(Beginning of PROVIDED ENTRIES)

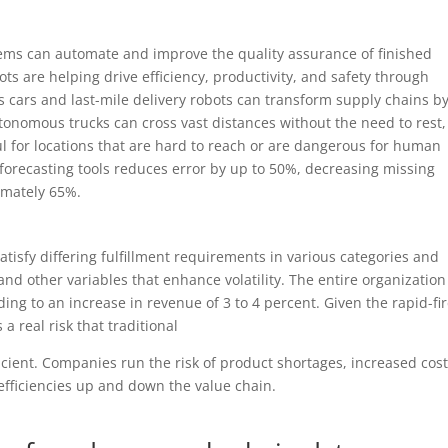
tems can automate and improve the quality assurance of finished
ts are helping drive efficiency, productivity, and safety through
ars and last-mile delivery robots can transform supply chains b
nomous trucks can cross vast distances without the need to rest,
l for locations that are hard to reach or are dangerous for human
 forecasting tools reduces error by up to 50%, decreasing missing
imately 65%.
isfy differing fulfillment requirements in various categories and
nd other variables that enhance volatility. The entire organization
ng to an increase in revenue of 3 to 4 percent. Given the rapid-fi
a real risk that traditional
icient. Companies run the risk of product shortages, increased cos
nefficiencies up and down the value chain.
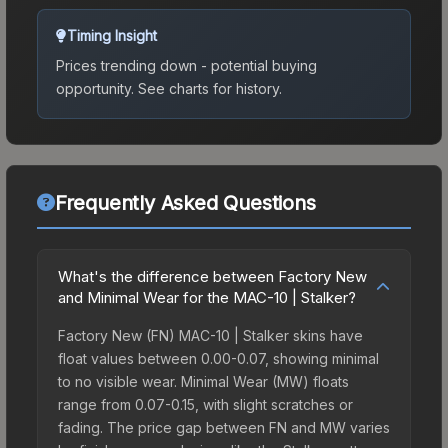
Timing Insight
Prices trending down - potential buying
opportunity.
See charts for history.
Frequently Asked Questions
What's the difference between Factory New
and Minimal Wear for the MAC-10 | Stalker?
Factory New (FN) MAC-10 | Stalker skins have
float values between 0.00-0.07, showing minimal
to no visible wear. Minimal Wear (MW) floats
range from 0.07-0.15, with slight scratches or
fading. The price gap between FN and MW varies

(End of PROVIDED ENTRIES)

» WHAT TO PRODUCE
Give the records back exactly, with no pictures.

» EXPECTED OUTPUT
tems can automate and improve the quality assurance of finished
ts are helping drive efficiency, productivity, and safety through
ars and last-mile delivery robots can transform supply chains b
nomous trucks can cross vast distances without the need to rest,
l for locations that are hard to reach or are dangerous for human
 forecasting tools reduces error by up to 50%, decreasing missing
imately 65%.
isfy differing fulfillment requirements in various categories and
nd other variables that enhance volatility. The entire organization
ng to an increase in revenue of 3 to 4 percent. Given the rapid-fi
a real risk that traditional
icient. Companies run the risk of product shortages, increased cos
nefficiencies up and down the value chain.
Timing Insight
Prices trending down - potential buying
opportunity.
See charts for history.
Frequently Asked Questions
What's the difference between Factory New
and Minimal Wear for the MAC-10 | Stalker?
Factory New (FN) MAC-10 | Stalker skins have
float values between 0.00-0.07, showing minimal
to no visible wear. Minimal Wear (MW) floats
range from 0.07-0.15, with slight scratches or
fading. The price gap between FN and MW varies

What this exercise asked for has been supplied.